* [Your task]: Go through the data below line by line and report how many lines contain "return", giving only that figure.
____
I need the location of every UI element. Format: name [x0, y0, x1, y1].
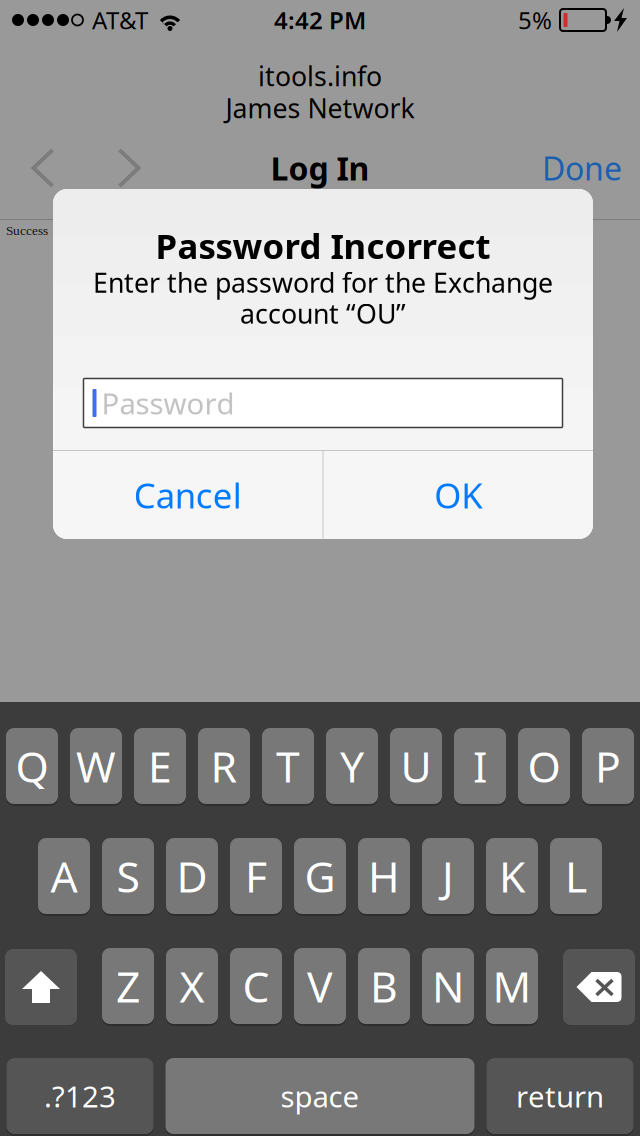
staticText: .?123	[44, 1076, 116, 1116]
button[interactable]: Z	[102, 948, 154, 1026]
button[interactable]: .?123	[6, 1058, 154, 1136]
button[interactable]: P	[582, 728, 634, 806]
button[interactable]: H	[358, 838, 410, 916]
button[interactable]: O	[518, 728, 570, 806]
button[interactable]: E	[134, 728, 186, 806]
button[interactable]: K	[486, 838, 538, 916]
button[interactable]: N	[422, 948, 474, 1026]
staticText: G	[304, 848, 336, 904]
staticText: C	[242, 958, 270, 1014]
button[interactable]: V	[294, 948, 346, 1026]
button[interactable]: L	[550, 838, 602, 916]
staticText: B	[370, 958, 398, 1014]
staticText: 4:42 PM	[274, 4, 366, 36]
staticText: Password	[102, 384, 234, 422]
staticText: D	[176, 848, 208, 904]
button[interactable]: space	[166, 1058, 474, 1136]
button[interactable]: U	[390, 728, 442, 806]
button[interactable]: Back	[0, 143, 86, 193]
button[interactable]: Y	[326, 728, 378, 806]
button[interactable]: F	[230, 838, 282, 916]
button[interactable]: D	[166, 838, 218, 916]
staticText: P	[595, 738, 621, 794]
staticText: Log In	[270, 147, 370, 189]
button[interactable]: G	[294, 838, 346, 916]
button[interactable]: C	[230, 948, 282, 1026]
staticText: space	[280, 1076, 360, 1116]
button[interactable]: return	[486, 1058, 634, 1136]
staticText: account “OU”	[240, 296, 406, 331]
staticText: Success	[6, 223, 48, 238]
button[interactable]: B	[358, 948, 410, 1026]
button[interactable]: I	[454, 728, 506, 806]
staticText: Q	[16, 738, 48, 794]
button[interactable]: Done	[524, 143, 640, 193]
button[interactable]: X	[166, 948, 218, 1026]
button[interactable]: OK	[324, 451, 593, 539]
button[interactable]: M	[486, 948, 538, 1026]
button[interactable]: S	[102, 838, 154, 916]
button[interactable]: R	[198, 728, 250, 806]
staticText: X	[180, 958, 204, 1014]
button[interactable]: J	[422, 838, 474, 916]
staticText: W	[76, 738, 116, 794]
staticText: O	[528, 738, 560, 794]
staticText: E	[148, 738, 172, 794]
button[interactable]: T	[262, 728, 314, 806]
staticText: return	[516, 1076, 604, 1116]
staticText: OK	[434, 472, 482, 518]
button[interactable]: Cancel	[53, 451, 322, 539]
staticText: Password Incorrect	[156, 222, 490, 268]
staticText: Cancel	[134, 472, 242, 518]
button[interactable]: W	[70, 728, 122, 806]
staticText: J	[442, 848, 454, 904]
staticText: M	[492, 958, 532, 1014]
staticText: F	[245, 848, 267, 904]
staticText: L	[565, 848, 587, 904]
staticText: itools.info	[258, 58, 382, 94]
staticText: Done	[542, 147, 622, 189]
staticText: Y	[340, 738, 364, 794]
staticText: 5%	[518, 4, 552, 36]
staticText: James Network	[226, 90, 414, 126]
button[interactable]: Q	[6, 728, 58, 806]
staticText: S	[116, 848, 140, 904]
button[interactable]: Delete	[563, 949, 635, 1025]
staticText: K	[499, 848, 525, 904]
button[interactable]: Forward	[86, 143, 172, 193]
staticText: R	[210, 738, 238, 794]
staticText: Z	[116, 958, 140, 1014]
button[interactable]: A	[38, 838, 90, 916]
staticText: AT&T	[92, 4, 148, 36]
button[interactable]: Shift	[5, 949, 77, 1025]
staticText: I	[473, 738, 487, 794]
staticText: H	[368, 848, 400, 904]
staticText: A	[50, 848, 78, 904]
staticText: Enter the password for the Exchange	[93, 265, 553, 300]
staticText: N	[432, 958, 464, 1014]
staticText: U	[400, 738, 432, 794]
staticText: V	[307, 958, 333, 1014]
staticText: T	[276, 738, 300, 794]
____
* [Result of the task]: 2